Em seus livros, Patrícia
Highsmith é perita em mostrar o cotidiano mais banal e inerme (às vezes, ao
lê-la, temos a impressão de que páginas e páginas se passaram sem que
acontecesse nada de relevante) e fazer com que, aos poucos, nos enredemos
completamente naqueles não acontecimentos. Ela, na verdade, vai provando-nos
com muita astúcia ficcional que o que tomamos como banalidade, como a
esmagadora falta de sentido e de graça do cotidiano, pode ser um mar de
estranhezas a que seria necessário prestar mais atenção.
Outra virtude é que
também consegue sempre nos fazer ver a loucura pelo lado de dentro, já que seus
personagens mais pirados não são propriamente loucos, apenas seguem uma lógica
peculiar que não difere muito da nossa, exacerbam a fragmentação de suas
personalidades e acabam produzindo fantasmas que se voltam contra eles, como num
pesadelo. Acho que ela é capaz de descrever um passeio de carrinho em
supermercado como uma coisa inteiramente esquisita e perversa sem apelar para
nada de tão convencionalmente excêntrico. Pensam que isso é fácil de obter? É
preciso muito talento. E é preciso ser verdadeiramente excêntrico,
como todo grande artista é.
Em O diário de Edith, temos uma dona de casa americana a mais comum
possível: ela tem ideias liberais mais para a esquerda, escreve um jornal de
província, tem um marido também mais ou menos engajado nas mesmas causas, e até
aí, tudo bem...O problema é o filho de ambos, um "nerd" chatinho
chamado Cliffie, típico produto da overdose televisiva, insensível, monstruoso
com a maior das naturalidades, retrato de uma geração amoralizada e estupidificada
pelo consumismo e também — é preciso ressaltar — pela indiferença travestida de
permissividade dos pais.
Edith e Brett
representam bem o casal "modernoso", vivem absorvidos pelas causas
sociais e se acham chiques, justos, tolerantes, "politicamente corretos";
mal percebem como o filho, que destoa muito de ambos, é um produto de sua
hipocrisia ou dessa fatalidade irônica que faz com que os filhos saiam em geral
aparentemente tão diferentes dos pais, mas sejam como paródias tortas de suas
facetas inconscientes e menos assumidas, vindo, com seus atos miseráveis ou
cínicos, a acabar com as pretensões de superioridade e com a complacência
sentimental de quem os botou no mundo.
Outra marca distintiva
da ficção de Highsmith comparece aqui: a crueldade. Ela não dá vez a
sentimentalismo algum. Se tem alguma compaixão por seus personagens, não se
percebe. Esmera-se em tecer a sua repulsividade, mas não usa material assim tão
bizarro — eles são bem verossímeis e reconhecíveis, como quaisquer conhecidos
que tenhamos bem perto de nós.
Essa história se
perderia na chatice semelhante à trivialidade de algum telefilme ou livro
pseudopsicológico se um outro personagem não surgisse: é um tio solteirão de
Brett, que é o próprio retrato da velhice decadente e ociosa. A mão de
Highsmith dá seu toque soturno: ele é incapaz de solidariedade, não é nenhum
Umberto D injustiçado, desmentindo qualquer clichê sentimental do tipo "bom
velhinho, coitado, a sociedade é cruel com os velhos, vamos ajudá-lo".
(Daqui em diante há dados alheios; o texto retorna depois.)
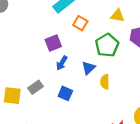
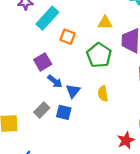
blue arrow: (62, 63) -> (55, 81), turned -72
blue triangle: (88, 68) -> (73, 91), moved
gray rectangle: (35, 87) -> (42, 110), moved

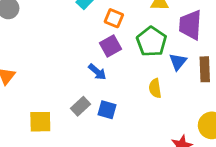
purple square: (43, 62) -> (110, 46), moved
blue triangle: (73, 91) -> (178, 62), moved

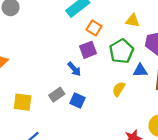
blue triangle: (178, 62) -> (140, 70), turned 40
yellow semicircle: (155, 88) -> (119, 89), turned 32

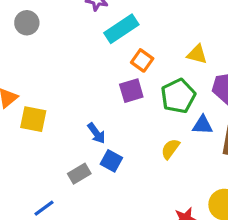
blue arrow: (74, 69) -> (96, 133), moved
gray rectangle: (57, 95) -> (79, 174), moved
yellow square: (23, 102) -> (33, 119), moved

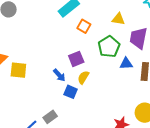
purple square: (131, 91) -> (76, 59), moved
yellow semicircle: (170, 149) -> (83, 77), moved
gray rectangle: (79, 174) -> (50, 117), moved

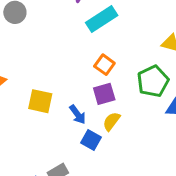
orange square: (84, 26) -> (104, 65), moved
yellow square: (18, 70) -> (40, 101), moved

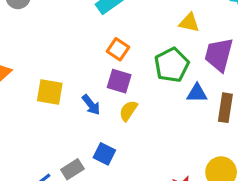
purple square: (104, 94) -> (119, 81), turned 35
blue square: (91, 140) -> (104, 154), moved

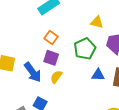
blue triangle: (197, 93) -> (98, 75), moved
blue arrow: (91, 105) -> (33, 72), size x1.5

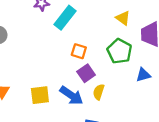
yellow triangle: (97, 22) -> (123, 18), turned 40
purple square: (51, 58) -> (86, 73), turned -35

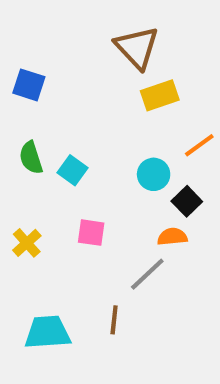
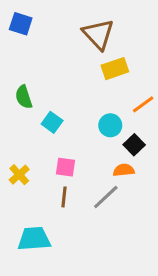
blue square: (29, 85) -> (21, 24), moved
green semicircle: (31, 158) -> (24, 97), moved
brown line: (114, 320) -> (64, 197), moved

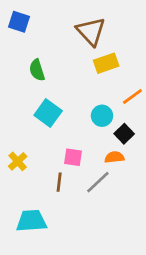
green semicircle: (24, 97) -> (37, 70), moved
cyan square: (52, 122) -> (48, 113), size x1.4
pink square: (66, 167) -> (73, 157), moved

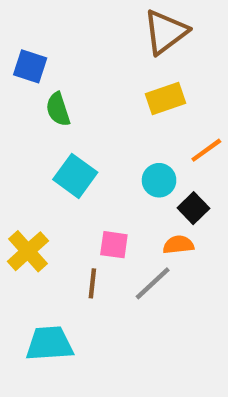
blue square: (19, 22) -> (30, 66), moved
brown triangle: (91, 31) -> (166, 32), moved, turned 36
yellow cross: (18, 161) -> (28, 251), size x1.4

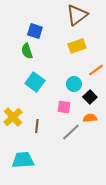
blue square: (30, 66) -> (35, 31), moved
pink square: (114, 245) -> (64, 107), moved
orange semicircle: (178, 245) -> (90, 118), moved
brown line: (92, 283) -> (37, 126), moved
George é sovina, egoísta, um completo peso morto, odiado por Edith, tratado com
comodismo apático por Brett, hostilizado e escarnecido por Cliffie. Com toda a
sua normalidade, a casa de Edith acaba se revelando uma sucursal do inferno do
materialismo individualista norte-americano com todas as suas chagas expostas.
Para piorar as coisas, Brett pedirá o divórcio porque se encantou por uma
mulher mais jovem e vai deixar Edith cuidando do parasita George e do filho
esquisito, de quem não espera mais nada. E ele acha muito natural e absolutamente
de seu direito agir assim.
Essa naturalidade
sinistra é outra das especialidades de Highsmith. Seus malucos, egoístas,
maníacos, prepotentes e egocêntricos sem remédio nunca acham que estejam fora
dos trilhos, mesmo quando fazem as coisas mais insensatas.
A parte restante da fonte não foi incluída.